TASK TO COMPLETE:
Extract, from the records beneath this instruction, each line that contains the word "SITOUTUMISELLA".

Transcribed page contents
□ □ □
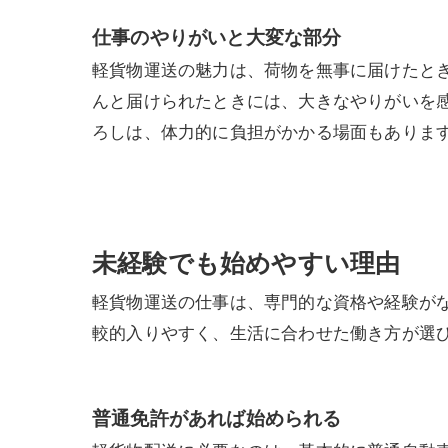
仕事のやりがいと大変な部分
軽貨物運送の魅力は、荷物を無事に届けたと
んと届けられたときには、大きなやりがいを
ろしは、体力的に負担がかかる場面もありま
未経験でも始めやすい理由
軽貨物運送の仕事は、専門的な資格や経験が
較的入りやすく、生活に合わせた働き方が選
普通免許があれば始められる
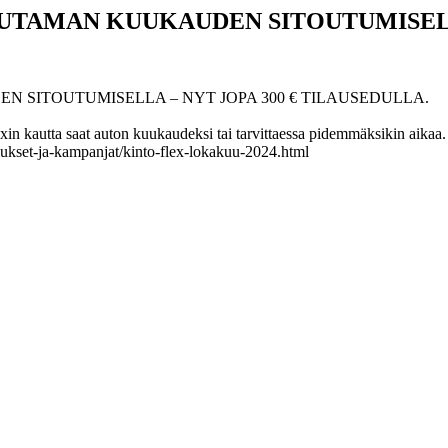
UTAMAN KUUKAUDEN SITOUTUMISELLA
 SITOUTUMISELLA – NYT JOPA 300 € TILAUSEDULLA.
exin kautta saat auton kuukaudeksi tai tarvittaessa pidemmäksikin aika
rjoukset-ja-kampanjat/kinto-flex-lokakuu-2024.html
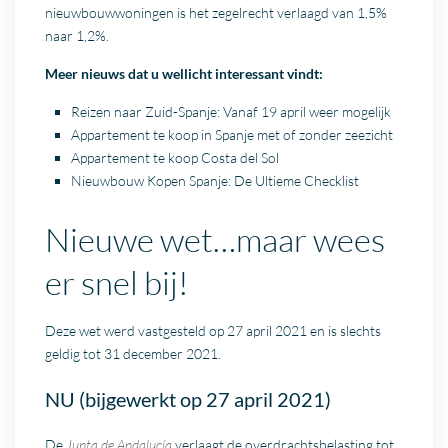
nieuwbouwwoningen is het zegelrecht verlaagd van 1,5%
naar 1,2%.
Meer nieuws dat u wellicht interessant vindt:
Reizen naar Zuid-Spanje: Vanaf 19 april weer mogelijk
Appartement te koop in Spanje met of zonder zeezicht
Appartement te koop Costa del Sol
Nieuwbouw Kopen Spanje: De Ultieme Checklist
Nieuwe wet…maar wees
er snel bij!
Deze wet werd vastgesteld op 27 april 2021 en is slechts
geldig tot 31 december 2021.
NU (bijgewerkt op 27 april 2021)
De
Junta de Andalucía
verlaagt de overdrachtsbelasting tot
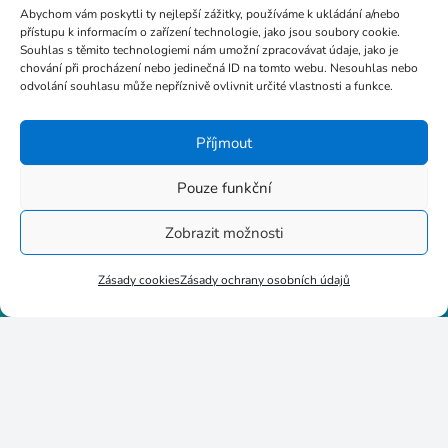
Abychom vám poskytli ty nejlepší zážitky, používáme k ukládání a/nebo
přístupu k informacím o zařízení technologie, jako jsou soubory cookie.
Souhlas s těmito technologiemi nám umožní zpracovávat údaje, jako je
chování při procházení nebo jedinečná ID na tomto webu. Nesouhlas nebo
info@poc-sluzba.cz
odvolání souhlasu může nepříznivě ovlivnit určité vlastnosti a funkce.
Příjmout
+420 724 189 681
Pouze funkční
Zobrazit možnosti
Zásady cookies
Zásady ochrany osobních údajů
Stupkova 413/1a, 779 00
Olomouc
p8httmf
□ □ □
RESPONSE:
UTAMAN KUUKAUDEN SITOUTUMISELLA
 SITOUTUMISELLA – NYT JOPA 300 € TILAUSEDULLA.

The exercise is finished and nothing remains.